For in addition to gearing himself up for the new season by working on his game around the greens, working to be more consistent on the greens and concentrating on his accuracy with the driver, he adds that one of the more significant changes he wants to make going forward is something we all do.
“Breathing is a monster part of resting,” said DeChambeau, 25. “Breathing in a way that will help get your brain into a parasympathetic state instead of a sympathetic state. It’s to make it easy on yourself to get to a more of a sleep state rather than a stress state.
“You can breathe in a stressful way. Or you can breathe in a relaxed state. Breathing in the proper state gets you into a state where you digest food better and calms your brainwaves down.
“That helps you get into a state of recovery.”
DeChambeau knows he baffles people at times but he’s dead set on what he believes, whether it’s how to hit the golf ball or how to get ready to hit the golf ball.
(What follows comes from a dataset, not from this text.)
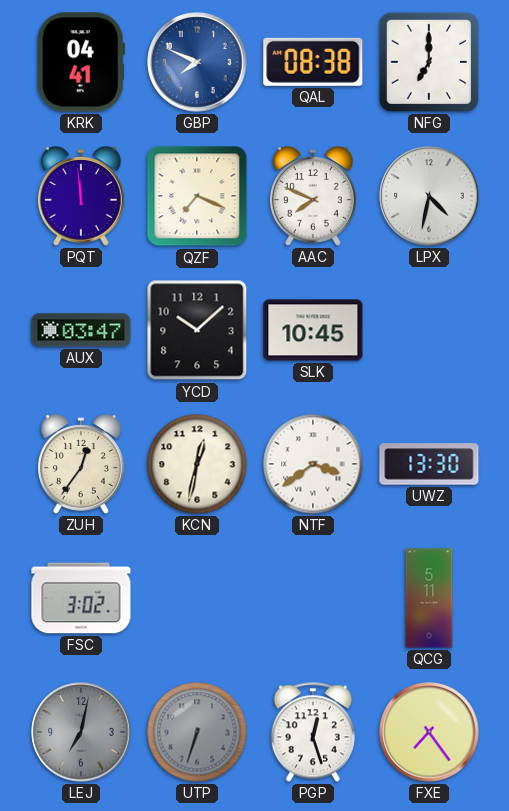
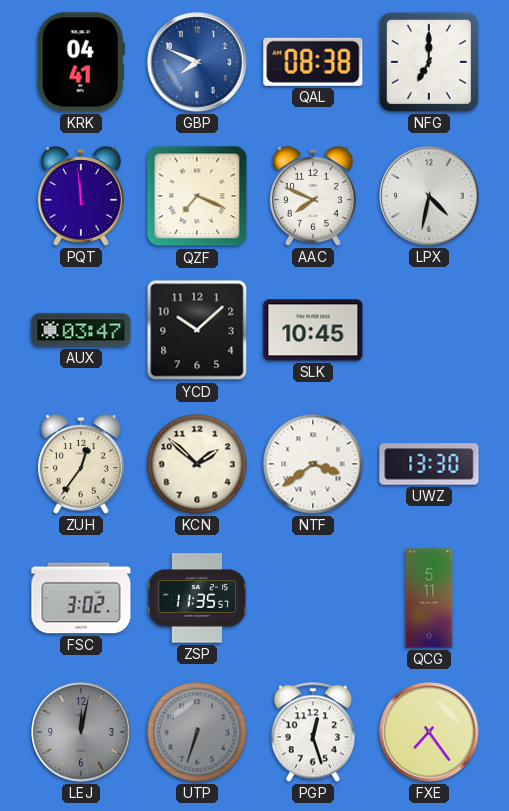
KCN: 12:32 -> 1:52
ZSP: none -> 11:35
LEJ: 7:02 -> 12:02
It’s worked so far, for he’s one of only five players to win an NCAA individual championship and U.S. Amateur in the same year, the others being Jack Nicklaus, Tiger Woods, Phil Mickelson and Ryan Moore.
He won on the Web.com Tour and has four victories on the PGA Tour. He moved into the top 10 in the official world golf rankings earlier this year and is presently No. 6. Yet he’s convinced better days are ahead of him.
“I think I’m pretty close to being elite,” DeChambeau said. “I’m on the cusp.”
Especially after a season in which he said he learned more from the challenging times he endured than from the successful times he enjoyed. Resilience and resolve are two words he often used to describe the 2017-18 season, perseverance being another.
“I learned I have the ability to win when I don’t have my A game,” he said.
Taking the next step, DeChambeau said, will require consistency on the golf course, especially on and around the greens. One way to achieve this will take place off the golf course and, well, back to his breathing.
“I’m training a lot more so I need to learn how to rest at the proper times and not overdo myself,” he said. “The more I can work and then take the necessary time off to recover properly so I can be my best the next day, that’s what I’m going to try and figure out and understand.
“This next year I will implement working out during tournaments. And now I know how to do that in a way that won’t hurt myself.”